→ PROBLEM TO SOLVE
Drop every picture, then print the rest of the listing exactly as given.

→ SUPPLIED MATERIAL
______

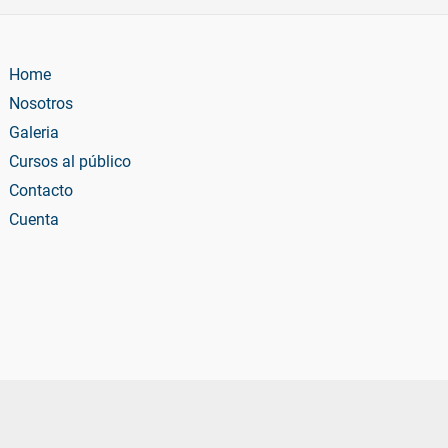
Home
Nosotros
Galeria
Cursos al público
Contacto
Cuenta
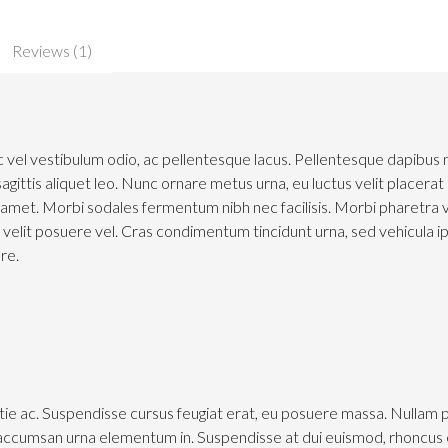
Reviews (1)
 vel vestibulum odio, ac pellentesque lacus. Pellentesque dapibus
agittis aliquet leo. Nunc ornare metus urna, eu luctus velit placerat 
t amet. Morbi sodales fermentum nibh nec facilisis. Morbi pharetra vari
s velit posuere vel. Cras condimentum tincidunt urna, sed vehicula
re.
ie ac. Suspendisse cursus feugiat erat, eu posuere massa. Nullam 
ccumsan urna elementum in. Suspendisse at dui euismod, rhoncus e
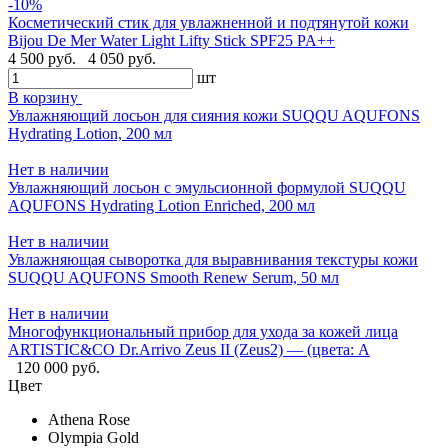
-10%
Косметический стик для увлажненной и подтянутой кожи
Bijou De Mer Water Light Lifty Stick SPF25 PA++
4 500 руб.
4 050 руб.
шт
В корзину
Увлажняющий лосьон для сияния кожи SUQQU AQUFONS
Hydrating Lotion, 200 мл
Нет в наличии
Увлажняющий лосьон с эмульсионной формулой SUQQU
AQUFONS Hydrating Lotion Enriched, 200 мл
Нет в наличии
Увлажняющая сыворотка для выравнивания текстуры кожи
SUQQU AQUFONS Smooth Renew Serum, 50 мл
Нет в наличии
Многофункциональный прибор для ухода за кожей лица
ARTISTIC&CO Dr.Arrivo Zeus II (Zeus2) — (цвета: A
120 000 руб.
Цвет
Athena Rose
Olympia Gold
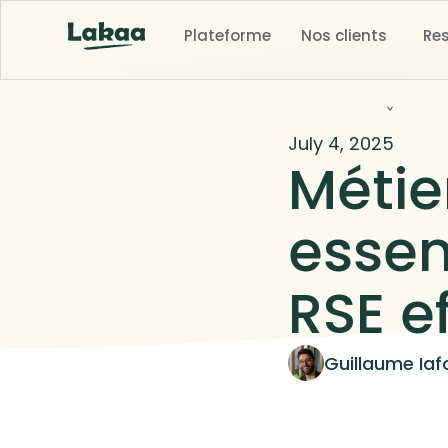
Plateforme
Nos clients
Re
July 4, 2025
Métier
essen
RSE e
Guillaume Iafo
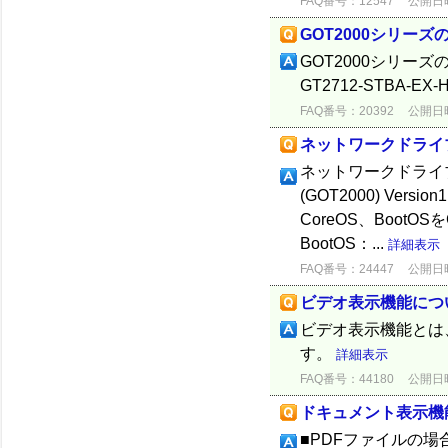
FAQ番号：12547
公開日時：
GOT2000シリー
GOT2000シリー
GT2712-STBA-EX-
FAQ番号：20392
公開日時：
ネットワークドライ
ネットワークドライブ
(GOT2000) Ve
CoreOS、BootOS
BootOS：...
詳細表示
FAQ番号：24447
公開日時：
ビデオ表示機能につ
ビデオ表示機能とは
す。
詳細表示
FAQ番号：44180
公開日時：
ドキュメント表示機
■PDFファイルの場合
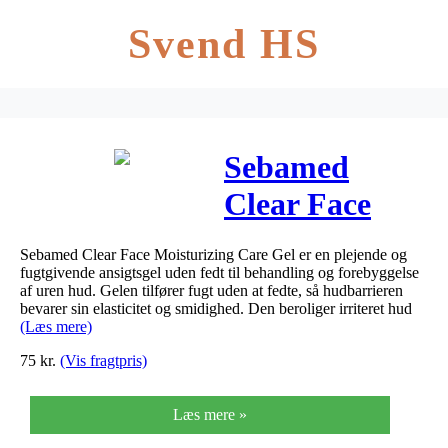
Svend HS
Sebamed
Clear Face
Moisturizing
Sebamed Clear Face Moisturizing Care Gel er en plejende og
Care Gel 50
fugtgivende ansigtsgel uden fedt til behandling og forebyggelse
af uren hud. Gelen tilfører fugt uden at fedte, så hudbarrieren
ml
bevarer sin elasticitet og smidighed. Den beroliger irriteret hud
(Læs mere)
75
kr.
(Vis fragtpris)
Læs mere »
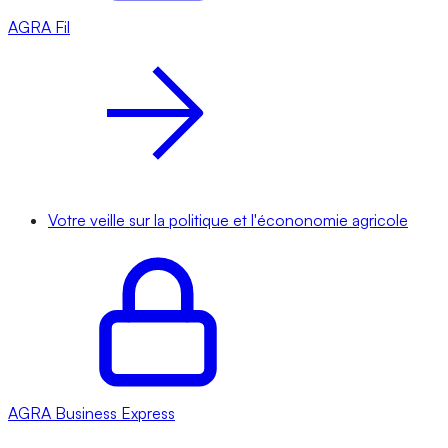
AGRA
Fil
Votre veille sur la politique et l'écononomie agricole
AGRA
Business Express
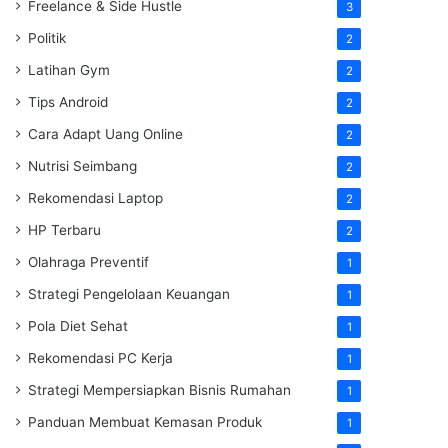
Freelance & Side Hustle
3
Politik
2
Latihan Gym
2
Tips Android
2
Cara Adapt Uang Online
2
Nutrisi Seimbang
2
Rekomendasi Laptop
2
HP Terbaru
2
Olahraga Preventif
1
Strategi Pengelolaan Keuangan
1
Pola Diet Sehat
1
Rekomendasi PC Kerja
1
Strategi Mempersiapkan Bisnis Rumahan
1
Panduan Membuat Kemasan Produk
1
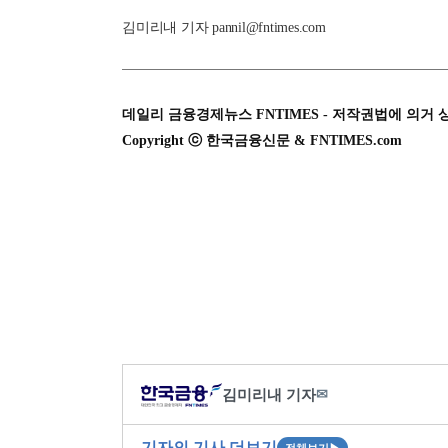
김미리내 기자 pannil@fntimes.com
데일리 금융경제뉴스 FNTIMES - 저작권법에 의거 
Copyright ⓒ 한국금융신문 & FNTIMES.com
김미리내 기자
✉
기자의 기사 더보기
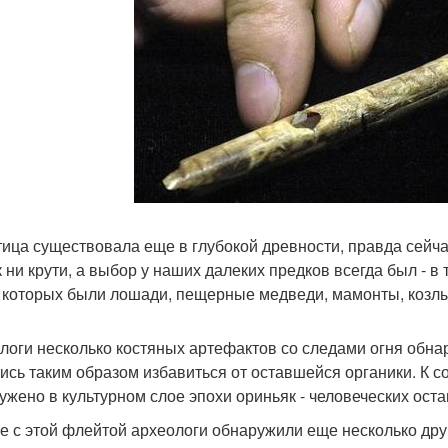
тица существовала еще в глубокой древности, правда сейча
к ни крути, а выбор у наших далеких предков всегда был - 
 которых были лошади, пещерные медведи, мамонты, козлы
логи несколько костяных артефактов со следами огня обна
ись таким образом избавиться от оставшейся органики. К с
ужено в культурном слое эпохи ориньяк - человеческих оста
е с этой флейтой археологи обнаружили еще несколько друг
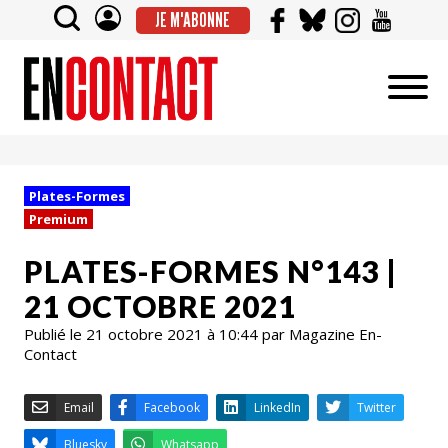
JE M'ABONNE
Plates-Formes
Premium
PLATES-FORMES N°143 |
21 OCTOBRE 2021
Publié le 21 octobre 2021 à 10:44 par Magazine En-
Contact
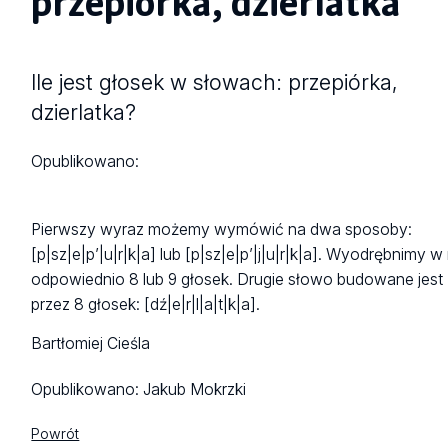
przepiórka, dzierlatka
Ile jest głosek w słowach: przepiórka,
dzierlatka?
Opublikowano:
Pierwszy wyraz możemy wymówić na dwa sposoby:
[p|sz|e|p’|u|r|k|a] lub [p|sz|e|p’|j|u|r|k|a]. Wyodrębnimy w
odpowiednio 8 lub 9 głosek. Drugie słowo budowane jest
przez 8 głosek: [dź|e|r|l|a|t|k|a].
Bartłomiej Cieśla
Opublikowano:
Jakub Mokrzki
Powrót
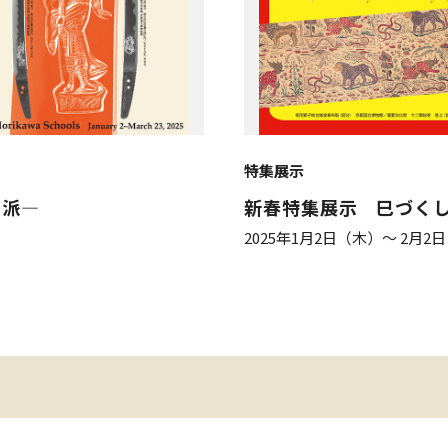
特集展示
川派―
新春特集展示 巳づく
2025年1月2日（木）～ 2月2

______

→ RESPONSE
Home
Nosotros
Galeria
Cursos al público
Contacto
Cuenta
Reviews (1)
 vel vestibulum odio, ac pellentesque lacus. Pellentesque dapibus
agittis aliquet leo. Nunc ornare metus urna, eu luctus velit placerat 
t amet. Morbi sodales fermentum nibh nec facilisis. Morbi pharetra vari
s velit posuere vel. Cras condimentum tincidunt urna, sed vehicula
re.
ie ac. Suspendisse cursus feugiat erat, eu posuere massa. Nullam 
ccumsan urna elementum in. Suspendisse at dui euismod, rhoncus e
-10%
Косметический стик для увлажненной и подтянутой кожи
Bijou De Mer Water Light Lifty Stick SPF25 PA++
4 500 руб.
4 050 руб.
шт
В корзину
Увлажняющий лосьон для сияния кожи SUQQU AQUFONS
Hydrating Lotion, 200 мл
Нет в наличии
Увлажняющий лосьон с эмульсионной формулой SUQQU
AQUFONS Hydrating Lotion Enriched, 200 мл
Нет в наличии
Увлажняющая сыворотка для выравнивания текстуры кожи
SUQQU AQUFONS Smooth Renew Serum, 50 мл
Нет в наличии
Многофункциональный прибор для ухода за кожей лица
ARTISTIC&CO Dr.Arrivo Zeus II (Zeus2) — (цвета: A
120 000 руб.
Цвет
Athena Rose
Olympia Gold
Plateforme
Nos clients
Re
July 4, 2025
Métier
essen
RSE e
Guillaume Iafo
FAQ番号：12547
公開日時：
GOT2000シリー
GOT2000シリー
GT2712-STBA-EX-
FAQ番号：20392
公開日時：
ネットワークドライ
ネットワークドライブ
(GOT2000) Ve
CoreOS、BootOS
BootOS：...
詳細表示
FAQ番号：24447
公開日時：
ビデオ表示機能につ
ビデオ表示機能とは
す。
詳細表示
FAQ番号：44180
公開日時：
ドキュメント表示機
■PDFファイルの場合
Svend HS
Sebamed
Clear Face
Moisturizing
Sebamed Clear Face Moisturizing Care Gel er en plejende og
Care Gel 50
fugtgivende ansigtsgel uden fedt til behandling og forebyggelse
af uren hud. Gelen tilfører fugt uden at fedte, så hudbarrieren
ml
bevarer sin elasticitet og smidighed. Den beroliger irriteret hud
(Læs mere)
75
kr.
(Vis fragtpris)
Læs mere »
AGRA
Fil
Votre veille sur la politique et l'écononomie agricole
AGRA
Business Express
Freelance & Side Hustle
3
Politik
2
Latihan Gym
2
Tips Android
2
Cara Adapt Uang Online
2
Nutrisi Seimbang
2
Rekomendasi Laptop
2
HP Terbaru
2
Olahraga Preventif
1
Strategi Pengelolaan Keuangan
1
Pola Diet Sehat
1
Rekomendasi PC Kerja
1
Strategi Mempersiapkan Bisnis Rumahan
1
Panduan Membuat Kemasan Produk
1
김미리내 기자 pannil@fntimes.com
데일리 금융경제뉴스 FNTIMES - 저작권법에 의거 
Copyright ⓒ 한국금융신문 & FNTIMES.com
김미리내 기자
✉
기자의 기사 더보기
тица существовала еще в глубокой древности, правда сейча
к ни крути, а выбор у наших далеких предков всегда был - 
 которых были лошади, пещерные медведи, мамонты, козлы
логи несколько костяных артефактов со следами огня обна
ись таким образом избавиться от оставшейся органики. К с
ужено в культурном слое эпохи ориньяк - человеческих оста
е с этой флейтой археологи обнаружили еще несколько друг
JE M'ABONNE
Plates-Formes
Premium
PLATES-FORMES N°143 |
21 OCTOBRE 2021
Publié le 21 octobre 2021 à 10:44 par Magazine En-
Contact
przepiórka, dzierlatka
Ile jest głosek w słowach: przepiórka,
dzierlatka?
Opublikowano:
Pierwszy wyraz możemy wymówić na dwa sposoby:
[p|sz|e|p’|u|r|k|a] lub [p|sz|e|p’|j|u|r|k|a]. Wyodrębnimy w
odpowiednio 8 lub 9 głosek. Drugie słowo budowane jest
przez 8 głosek: [dź|e|r|l|a|t|k|a].
Bartłomiej Cieśla
Opublikowano:
Jakub Mokrzki
Powrót
特集展示
川派―
新春特集展示 巳づく
2025年1月2日（木）～ 2月2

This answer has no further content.